Но, так или иначе, все товары кроме одного были уже проданы. Леви не смог реализовать только один продукт – именно тот, который, как он рассчитывал, у него «оторвут с руками» - брезентовую ткань для палаток и повозок. Оказалось, что брезента во Фриско (как называли этот город местные жители) гораздо больше, чем требуется. И тут произошло чудо. Вернее, как всегда, чудо происходит только с тем, кто готов к нему. Случайный разговор изменил всю дальнейшую судьбу Лейба, его семьи и если не повлиял на дальнейшую судьбу Соединенных Штатов, то, во всяком случае, на полторы сотни лет повлиял на массовую культуру всего мира и на имидж Америки.

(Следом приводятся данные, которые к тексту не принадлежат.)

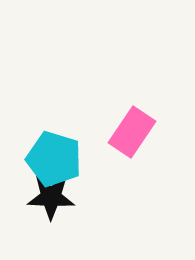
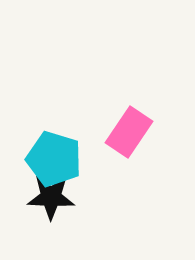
pink rectangle: moved 3 px left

Легенда (или история – впрочем, понятия эти всегда переплетены) сохранила нам даже имя случайного собеседника Лейба. Его звали - Джо О'Коннор. Он приехал продать намытое золото. Небрежно оброненная им фраза и сотворила чудо.
Услышав, что Лейб приехал продавать брезент для палаток, Джо в ответ усмехнулся (варианты, о которых повествует легенда – расхохотался, чертыхнулся, плюнул с досады) и сказал что-то типа – «Умнее было бы привезти сюда штаны, их здесь не хватает и на месяц». И это была чистая правда – мытье и добыча золота дело грубое и грязное. Штаны, впрочем, как и другая одежда буквально «сгорали».

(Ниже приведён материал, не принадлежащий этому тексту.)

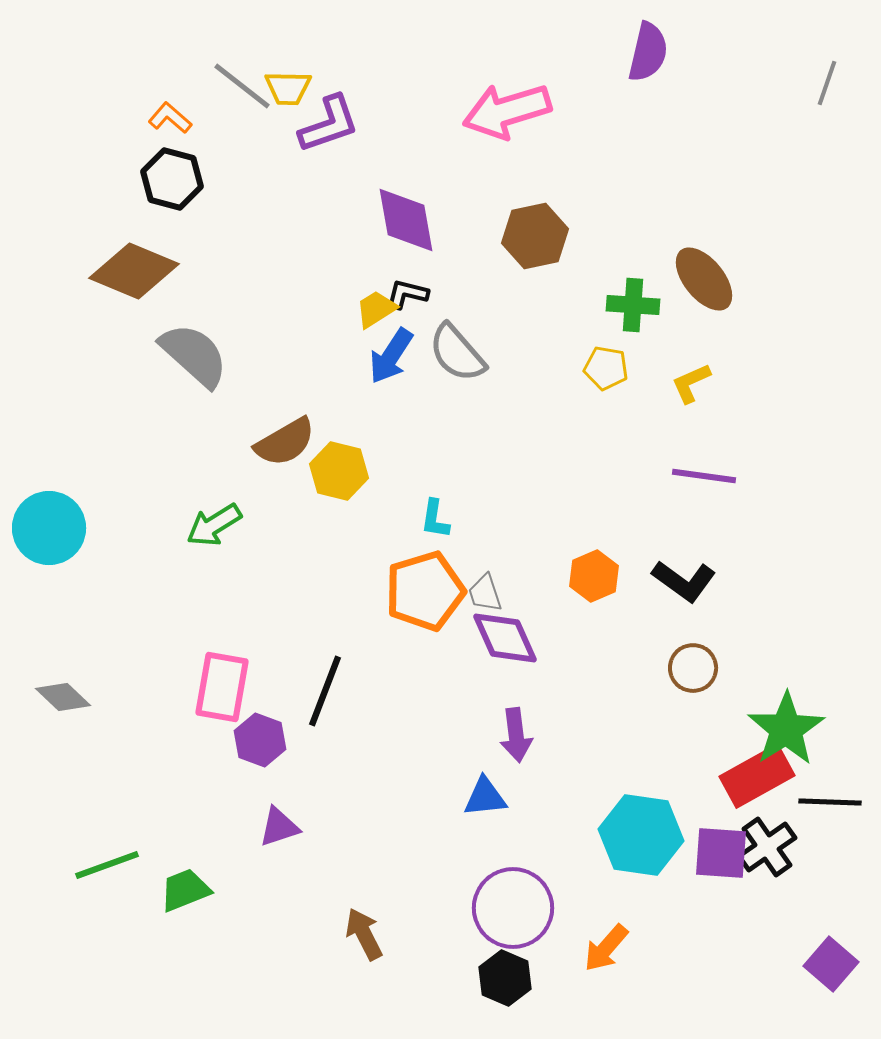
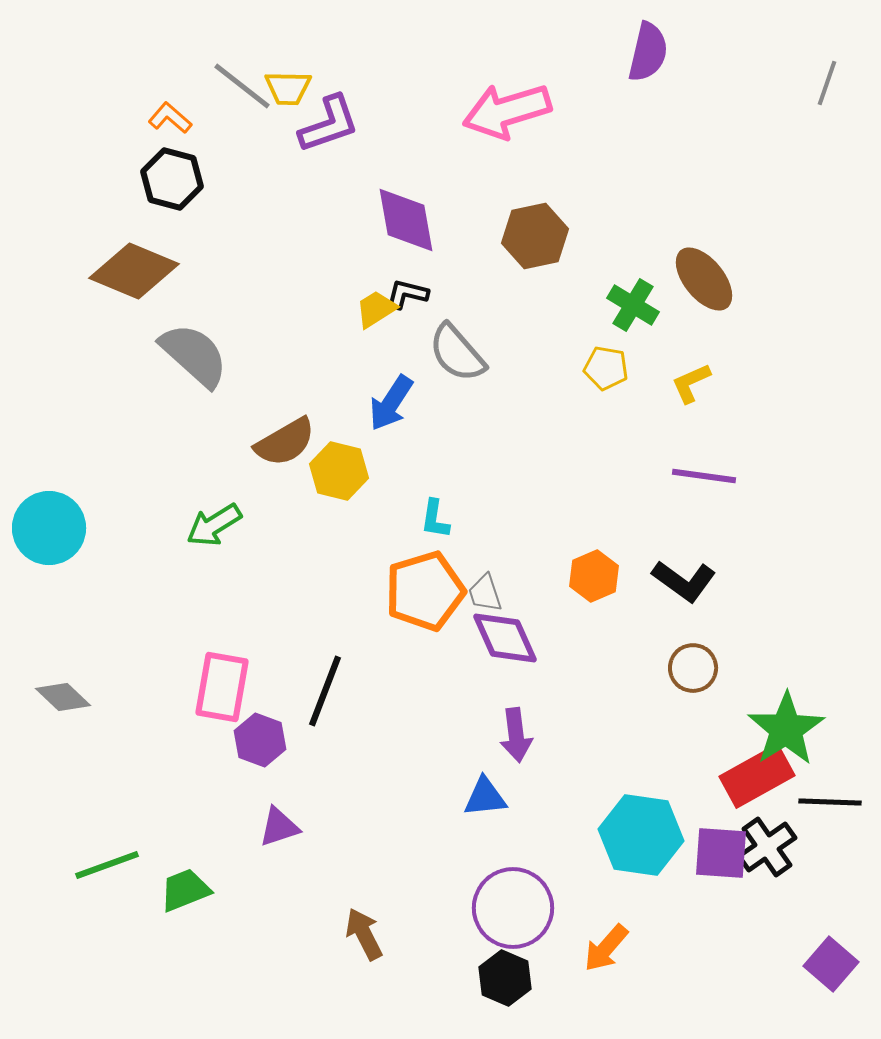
green cross at (633, 305): rotated 27 degrees clockwise
blue arrow at (391, 356): moved 47 px down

Что сделали бы вы, уважаемый читатель, на месте Лейба? Пропустили бы это замечание мимо ушей? Расстроились бы, что не смогли продать товар, который тащили сюда издалека? Лейб отреагировал по-другому. Быть может, этим он и отличается от читающих эти строки. Он решил сделать то, на что не решается большинство безынициативного населения - он решил попробовать!
Мысль, пришедшая ему в голову, на первый взгляд была совершенно абсурдна – он решил попробовать сшить штаны из брезента! Причем такие штаны и с такими карманами, чтобы в них можно было класть все – от инструмента до золота. Дальше было время действия – он нашел портного, который быстро смастерил ему такие штаны. Через неделю за его штанами выстроилась очередь из золотоискателей. И с этого момента Лейб Штраус вошел в историю как Леви Страус - производитель «Джинс» (хотя само название этих штанов возникло намного позже)!

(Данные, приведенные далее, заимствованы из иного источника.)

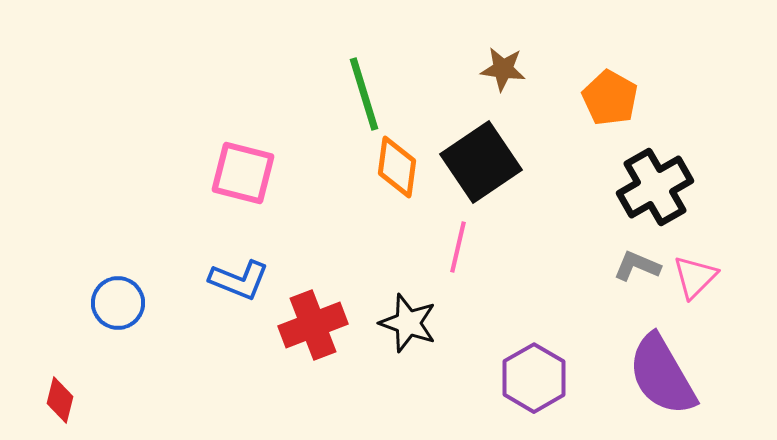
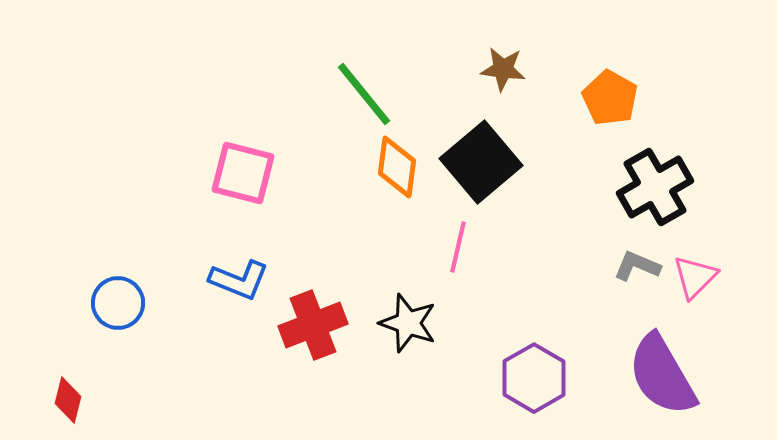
green line: rotated 22 degrees counterclockwise
black square: rotated 6 degrees counterclockwise
red diamond: moved 8 px right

Потом произойдет еще много изменений – брезент будет заменен парусиной, парусина саржей из Нима, коричневый цвет заменят на индиго, появится пять знаменитых карманов и, наконец, другой еврей, только на этот раз не из Баварии, а из Риги, по имени Яков Девис предложит Леви свою идею. Все это произойдет потом. Но главное, главное случилось в этот момент – человек почувствовал, понял свои возможности, «получил свой шанс» и решил им воспользоваться! Не каждый из нас поступает так.
Кстати о рижском портном. Яков, а впоследствии, Джейкоб Дэвис, эмигрировал из Курляндии (как тогда именовалась Латвия) и, приехав в Америку, добрался аж до далекой и «забытой богом» Невады. Там он стал мастером на все руки – от пошива одежды до шитья конских попон. Материал он стал заказывать, в частности, в Калифорнии у Леви Страуса. Якову как раз и пришло в голову, в ответ на постоянные жалобы золотоискателей, укрепить карманы «джинсов» металлическими заклепками от конской сбруи. Идея имела успех – карманы, несмотря на тяжесть золотого песка и инструментов, больше не отрывались. Джейкоб решил запатентовать свое замечательное открытие, но патент стоил 68 долларов, которых у него, к сожалению, не было. Тогда он написал письмо своему поставщику Леви Страусу, и вместе они запатентовали это маленькое открытие, принесшее с годами каждому из них миллионы долларов.
Так в 1873 году была создана знаменитая до сих пор компания Levi Strauss & Co. Туда вошли также братья Леви - Джонас и Луис (Йона и Липман), сестра Фани (Фейга) с мужем Дэвидом Штерном и Уильям, муж еще одной сестры. Но возглавлял этот бизнес, конечно же, самый молодой и удачливый из них - Леви. Тогда собственно и была создана классическая модель «Levi's 501» (501 – это был просто номер серии), которая, впрочем, почти не изменилась до настоящего времени. Кстати, тогда эти штаны назывались не «джинсы», а «waist overalls», что означает приблизительно – «комбинезон до пояса».
Свое же название «джинсы», как пишут журналисты, эти брюки приобрели следующим образом: «В Англии тогда производилась хлопковая ткань, называемая "джин" - считается, что веком ранее ее производили в итальянском городе Генуя (англичане произносили его название как "Джино"), а потом неизвестные коммерсанты перенесли технологию в Англию. Из Англии название перекочевало в Америку. Считается, что Леви Страус дал своим штанам название "джинсы", чтобы подчеркнуть, что они сшиты из хорошо известной и качественной ткани».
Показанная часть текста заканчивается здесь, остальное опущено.